The Data Audit
The purpose of the data audit is to gain an understanding of the datasets your are using, and make sure that your data is reusable, and that your work is reproducible. This is also a mechanism for understanding the origins of the data you’re working with, to help you uncover bias. Specifically, your data audit should address the following (adapted from the Mozilla Science Guide).:
- What
- What is the title of the dataset? Provide as much context as possible, including a proper citation for the dataset where possible (you can get more information about citing datasets from the Tufts Library Research Guide)
- Are the any relevant research publications related to the dataset? This can include datasets that are used to create your dataset, or briefs written in support of the dataset.
- Who
- Who is responsible for the data? This can include PIs, research groups, or institutions that contributed to the data collection. This might also include specific contact information for a person who can answer questions about the data.

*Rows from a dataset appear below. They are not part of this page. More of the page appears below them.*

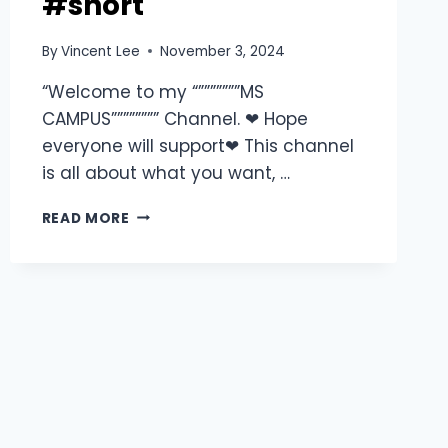
#short
By
Vincent Lee
November 3, 2024
“Welcome to my “”””””””MS
CAMPUS”””””””” Channel. ❤ Hope
everyone will support❤ This channel
is all about what you want, …
READ MORE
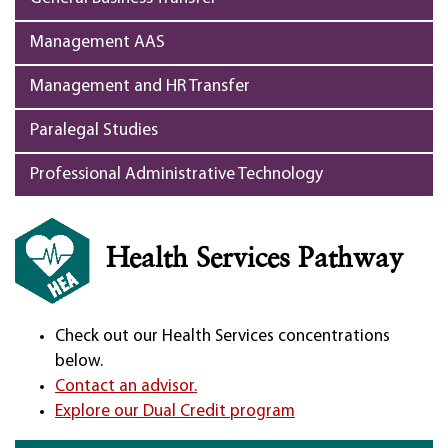
Management AAS
Management and HR Transfer
Paralegal Studies
Professional Administrative Technology
Health Services Pathway
Check out our Health Services concentrations
below.
Contact an advisor.
Explore our Dual Credit program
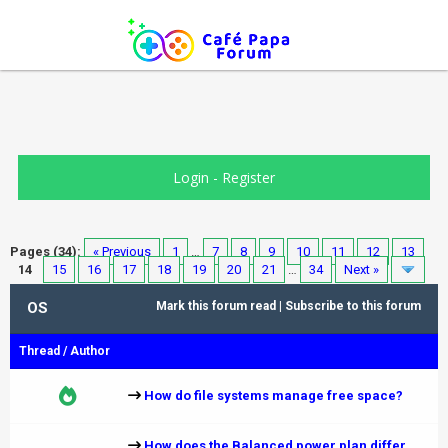
Login
-
Register
Pages (34):
« Previous
1
…
7
8
9
10
11
12
13
14
15
16
17
18
19
20
21
…
34
Next »
OS
Mark this forum read
|
Subscribe to this forum
Thread
/
Author
How do file systems manage free space?
How does the Balanced power plan differ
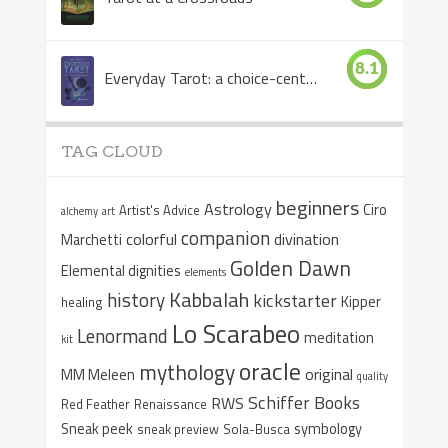
8.1
Everyday Tarot: a choice-centered book
TAG CLOUD
beginners
Astrology
Ciro
Artist's Advice
alchemy
art
companion
colorful
divination
Marchetti
Golden Dawn
Elemental dignities
elements
Kabbalah
history
kickstarter
Kipper
healing
Lo Scarabeo
Lenormand
meditation
kit
oracle
mythology
original
MM Meleen
quality
Schiffer Books
RWS
Red Feather
Renaissance
Sneak peek
symbology
sneak preview
Sola-Busca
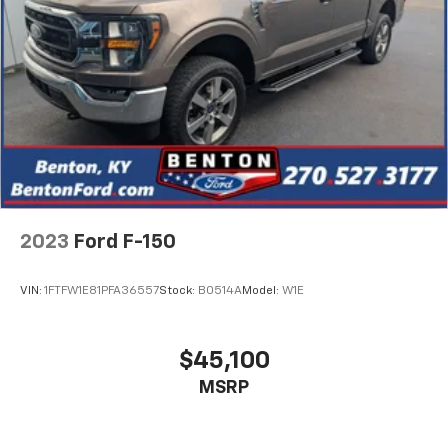
2023
Ford F-150
VIN:
1FTFW1E81PFA36557
Stock:
B0514A
Model:
W1E
$45,100
MSRP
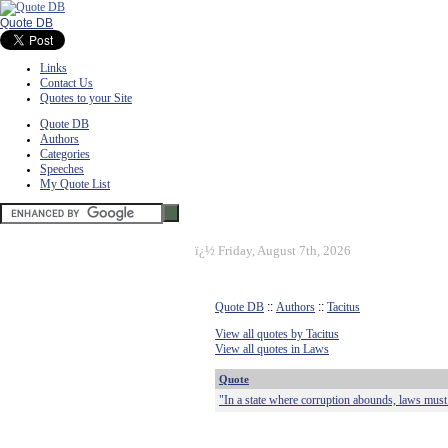
Quote DB
Links
Contact Us
Quotes to your Site
Quote DB
Authors
Categories
Speeches
My Quote List
ï¿½
Friday, August 7th, 2026
Quote DB
::
Authors
::
Tacitus
View all quotes by Tacitus
View all quotes in Laws
Quote
"In a state where corruption abounds, laws mus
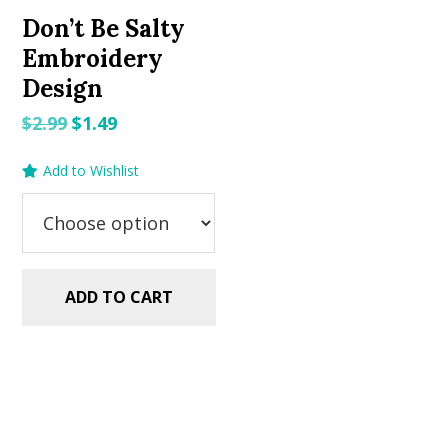
Don’t Be Salty
Embroidery
Design
Original
Current
$
2.99
$
1.49
price
price
Add to Wishlist
was:
is:
$2.99.
$1.49.
ADD TO CART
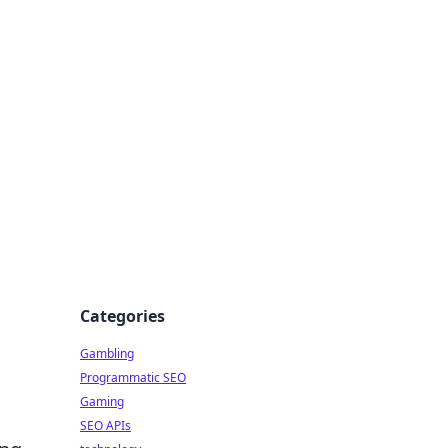
Categories
Gambling
o
Programmatic SEO
Gaming
SEO APIs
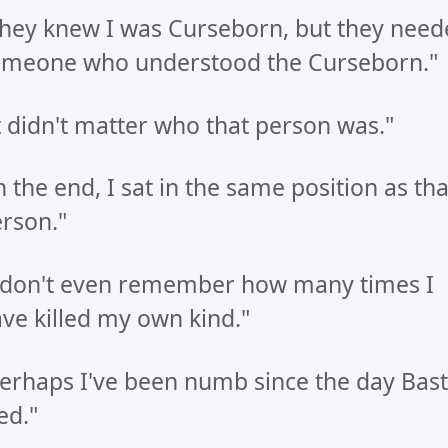
hey knew I was Curseborn, but they need
meone who understood the Curseborn."
t didn't matter who that person was."
n the end, I sat in the same position as tha
rson."
 don't even remember how many times I
ve killed my own kind."
erhaps I've been numb since the day Bast
ed."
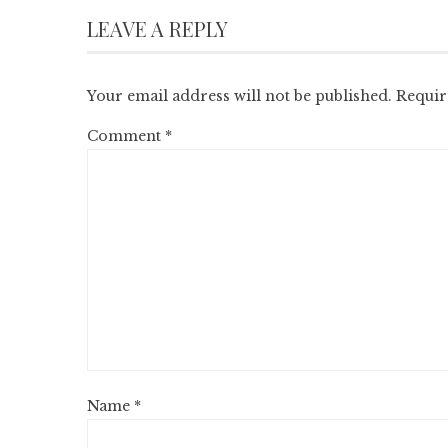
LEAVE A REPLY
Your email address will not be published.
Requir
Comment
*
Name
*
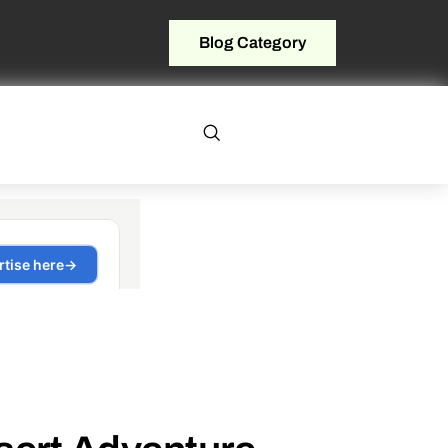
Blog Category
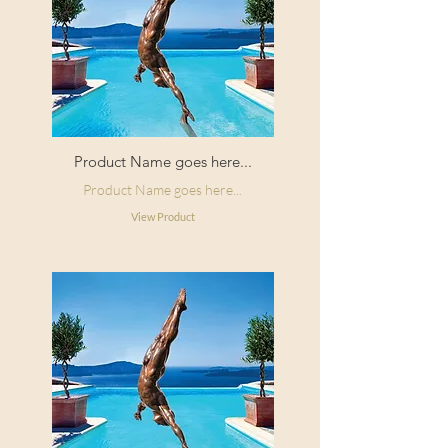
Product Name goes here...
Product Name goes here...
View Product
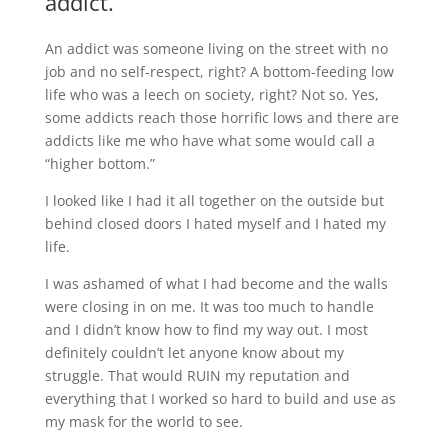
addict.
An addict was someone living on the street with no
job and no self-respect, right? A bottom-feeding low
life who was a leech on society, right? Not so. Yes,
some addicts reach those horrific lows and there are
addicts like me who have what some would call a
“higher bottom.”
I looked like I had it all together on the outside but
behind closed doors I hated myself and I hated my
life.
I was ashamed of what I had become and the walls
were closing in on me. It was too much to handle
and I didn’t know how to find my way out. I most
definitely couldn’t let anyone know about my
struggle. That would RUIN my reputation and
everything that I worked so hard to build and use as
my mask for the world to see.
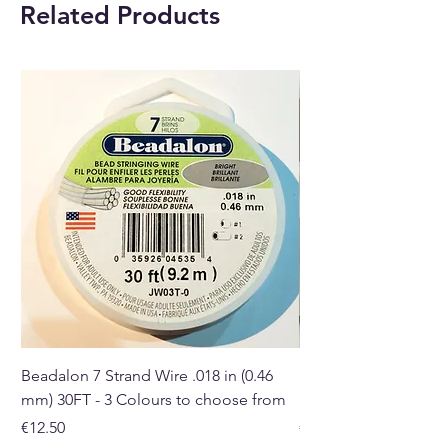
Related Products
Beadalon 7 Strand Wire .018 in (0.46
Beadalon 7 Strand Wir
mm) 30FT - 3 Colours to choose from
mm) - 30FT - 3 Colou
Price
Price
€12.50
€10.50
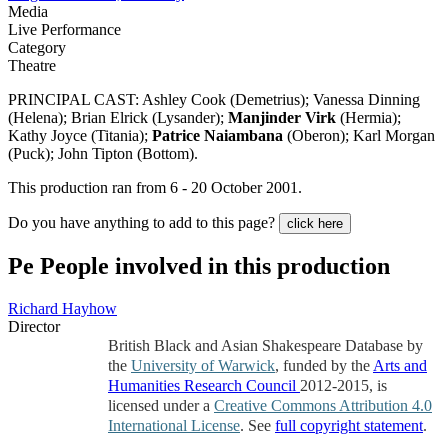
Media
Live Performance
Category
Theatre
PRINCIPAL CAST: Ashley Cook (Demetrius); Vanessa Dinning
(Helena); Brian Elrick (Lysander);
Manjinder Virk
(Hermia);
Kathy Joyce (Titania);
Patrice Naiambana
(Oberon); Karl Morgan
(Puck); John Tipton (Bottom).
This production ran from 6 - 20 October 2001.
Do you have anything to add to this page?
click here
Pe
People involved in this production
Richard Hayhow
Director
British Black and Asian Shakespeare Database by
the
University of Warwick
, funded by the
Arts and
Humanities Research Council
2012-2015, is
licensed under a
Creative Commons Attribution 4.0
International License
. See
full copyright statement
.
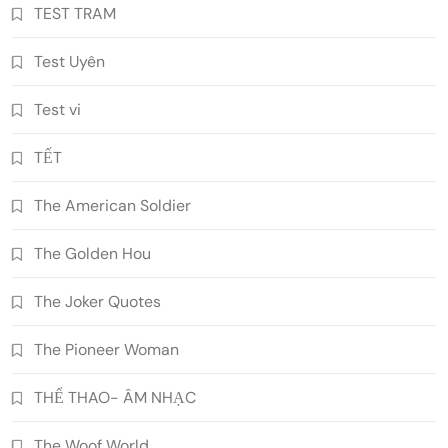
TEST TRAM
Test Uyên
Test vi
TẾT
The American Soldier
The Golden Hou
The Joker Quotes
The Pioneer Woman
THỂ THAO- ÂM NHẠC
The Woof World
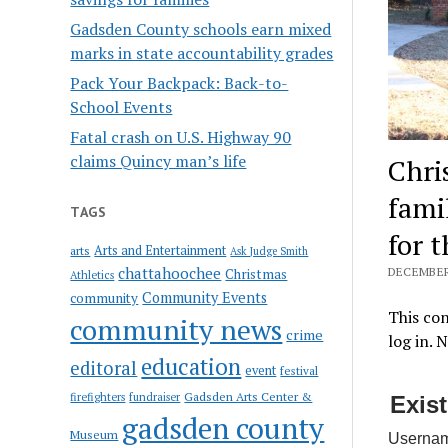
Gadsden County schools earn mixed
marks in state accountability grades
Pack Your Backpack: Back-to-
School Events
Fatal crash on U.S. Highway 90
claims Quincy man’s life
Chri
fami
TAGS
for 
Arts and Entertainment
arts
Ask Judge Smith
chattahoochee
DECEMBER 
Christmas
Athletics
Community Events
community
This con
community news
crime
log in. 
education
editoral
event
festival
Gadsden Arts Center &
firefighters
fundraiser
Exis
gadsden county
Museum
Usernam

- Who else can use this data? If possible, identify the specific license assigned to the dataset.
- Where
- Where was the data collected? This can include multiple geographic locations.
- Where does the data live now?
- When
- When was the data collected? When writing about time, be sure to use ISO format (YYYY-MM-DD hh:mm:ss) and be as specific as possible.
- What timespan does the data cover?
- How
- How was the data collected? What were the steps and instruments used to collect the data?
- How was the data processed? What were the steps taking to clean the data, how were null values handled, what sort of pre-processing has been done?
- What else? Who else?
- What or who might be missing in the data?
- What do you still not know about the process of creating the dataset after answering the questions above?
- Do you have any other questions or concerns about the data?
The data audit can be submitted as a bulleted list for, but keep in mind that eventually it will be transformed into a narrative form and included as a section of your final paper called “Data Overview.”